Rievocando quell’assaggio, ormai di qualche anno fa, si è mossa un’associazione che non avevo ancora colto: lo Stella Flora, straordinario uvaggio di uve bianche di Maria Pia Castelli, indossa il colore delle Marche. Immaginatevi di sovrapporre il calice, intriso di un dorato intenso, alle delicate colline marchigiane quando, nel pieno della stagione estiva, si presentano bionde e ordinate. Avrete una percezione di continuità, prolungamento, affettività profonda. Segno, ci viene da pensare con un filo di romanticismo, che quando si vinifica con una certa attenzione, un vino è davvero figlio del suo territorio.
Come si cambia
Ripercorriamo la storia, scritta ma anche da scrivere, di quest’azienda non lontana dal suo trentesimo compleanno, attraverso le parole di Alessandro Bartoletti, figlio di Maria Pia Castelli. Alessandro oggi conduce l’attività su binari lucidissimi, come avremo modo di raccontare. Ma partiamo dalle origini, come ci suggerisce lui stesso, visto l’intimo rispetto che nutre per ciò che è stato.
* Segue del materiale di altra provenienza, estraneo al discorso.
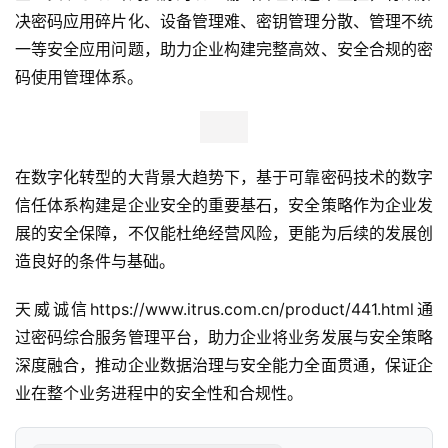
决密码应用碎片化、设备管理难、密钥管理分散、管理不统
一等安全应用问题，助力企业构建完整高效、安全合规的密
码使用管理体系。
在数字化转型的大背景大趋势下，基于可靠密码技术的数字
信任体系构建是企业安全的重要基石，安全策略作为企业发
展的安全保障，不仅能杜绝经营风险，更能为后续的发展创
造良好的条件与基础。
天威诚信https://www.itrus.com.cn/product/441.html通
过密码综合服务管理平台，助力企业将业务发展与安全策略
深度融合，推动企业数据治理与安全能力全面贯通，保证企
业在整个业务进程中的安全性和合规性。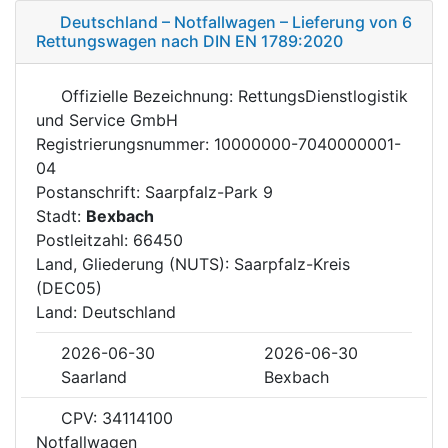
Deutschland – Notfallwagen – Lieferung von 6
Rettungswagen nach DIN EN 1789:2020
Offizielle Bezeichnung: RettungsDienstlogistik
und Service GmbH
Registrierungsnummer: 10000000-7040000001-
04
Postanschrift: Saarpfalz-Park 9
Stadt:
Bexbach
Postleitzahl: 66450
Land, Gliederung (NUTS): Saarpfalz-Kreis
(DEC05)
Land: Deutschland
2026-06-30
2026-06-30
Saarland
Bexbach
CPV: 34114100
Notfallwagen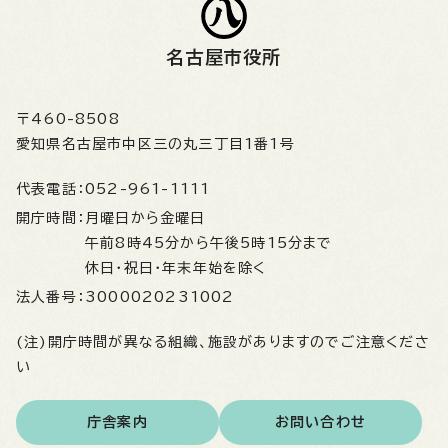
名古屋市役所
〒460-8508
愛知県名古屋市中区三の丸三丁目1番1号
代表電話：
052-961-1111
開庁時間：
月曜日から金曜日
午前8時45分から午後5時15分まで
休日・祝日・年末年始を除く
法人番号：
3000020231002
(注)開庁時間が異なる組織、施設がありますのでご注意くださ
い
庁舎案内
お問い合わせ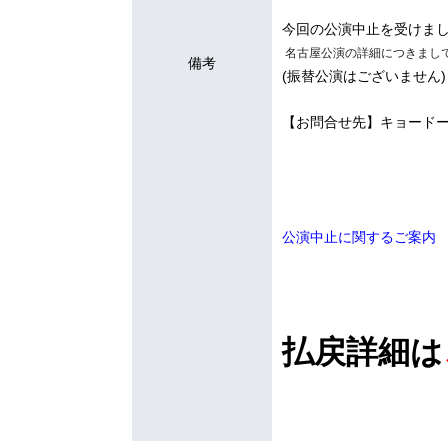
今回の公演中止を受けま
名古屋公演の詳細につきまし
備考
(振替公演はございません)
【お問合せ先】キョードー東海
公演中止に関するご案内
払戻詳細は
“Il padre di mia madre, nonno Erasmo, piantò i vigneti qui, a Monte Urano, all’inizio degli anni ’90. Le uve che raccoglieva erano destinate a consorzi o aziende, non le vinificava. Un po’ di anni dopo mamma e papà, in ritorno da un viaggio in camper in Francia, in cui raggiunsero la Borgogna, iniziarono a domandarsi se non fosse una buona idea iniziare a produrre del vino ispirandosi alle maison francesi. Il nonno oppose un’iniziale resistenza, gli sembrava una follia. Dopo aver assaggiato i primi esperimenti di Montepulciano, affinato in barrique, dovette ricredersi! Nacque l’azienda. I primi vini messi in bottiglia furono Erasmo Castelli, dedicato al nonno, e proprio lo Stella Flora, diventato simbolo dell’azienda. L’anno successivo, quindi nel 2003, imbottigliammo anche altre due produzioni, il Lorano e Sant’Isidoro. Uscimmo due anni più tardi con le prime annate… ma il mercato subì un duro colpo nel 2008, come sanno tutti”.
All’epoca Alessandro era giovanissimo ma ricorda l’aria tesa e pessimista che si respirava nel mondo del commercio e del vino, ma pure una particolarità, tutta marchigiana.
“C’erano meno vini, naturalmente, ma le Marche godevano di una certa emancipazione. Si era formata una ristretta cerchia di produttori, i cosiddetti Piceni Invisibili, accumunati dal desiderio di valorizzare il territorio. C’era un sentimento condiviso molto più forte di oggi a cui dovremmo ispirarci”.
Alessandro è entrato in azienda nel 2009.
“Per sette anni mi sono dedicato esclusivamente a vigna e cantina. C’era bisogno di ripartire e focalizzarsi sul cuore dell’attività era cruciale. Come lo era assaggiare tante etichette, confrontarsi, fare visita ad altri produttori, leggere tantissimo. Non si arriva a comprendere se non si ha sete”.